This project is inspired by proto-extract, which itself is an inspiration from whatsmeow.
This is an iteration of the whole process of generating the Protobuf definitions. Both projects above are manually updated and depend on the maintainer to do this job. This means the Protobuf file, and its functions, may not represent the current state of the definition.
They are also not safely made and, although a minor detail, don't consider the default definitions.
Parsing the internal specification from the obfuscated file is messy at best, but it's what we have to deal with since WhatsApp itself doesn't share them officially.
This is an attempt to do that in the best way possible, without manual updating it every so often.
WhatsApp uses version 2 of Protocol Buffers. These aren't officially released but can be parsed away from the Web App JS.
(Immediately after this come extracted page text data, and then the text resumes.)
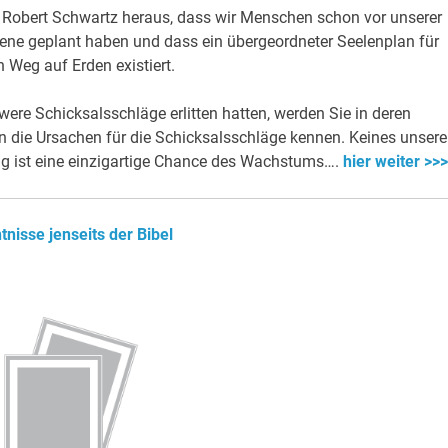
 Robert Schwartz heraus, dass wir Menschen schon vor unserer
ne geplant haben und dass ein übergeordneter Seelenplan für
 Weg auf Erden existiert.
ere Schicksalsschläge erlitten hatten, werden Sie in deren
n die Ursachen für die Schicksalsschläge kennen. Keines unsere
ung ist eine einzigartige Chance des Wachstums….
hier weiter >>
tnisse jenseits der Bibel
WhatsApp Web needs to know the Protobuf definition, so this means the specification must be somewhere that the browser can access.
Funnily enough, specification variables and declarations aren't that obfuscated. A list of messages names are initialized to undefined (void 0)
and then assigned to their respective specification afterward:
internalSpec
: Defines a message
internalDefaults
: Defines the default values for properties of a message
We check for functions that have these assignments and store them as specification functions to parse later.
Cool! Now we need to glue those declarations together.
We need to have an internal Protobuf declaration that will be manipulated until the whole parse step is done. We do not need to respect every single Protobuf specification, only what we need to make this work, doing a simple tree-like structure.
In the specification functions, a list of names is initialized:
message1, message1$message2, message3, ... = void 0
These messages are the fully qualified names of the declarations they use! Although, a bit mangled...
message1$message2
means that message message1
has a nested message called message2
. We demangle those by splitting on the dollar sign ($)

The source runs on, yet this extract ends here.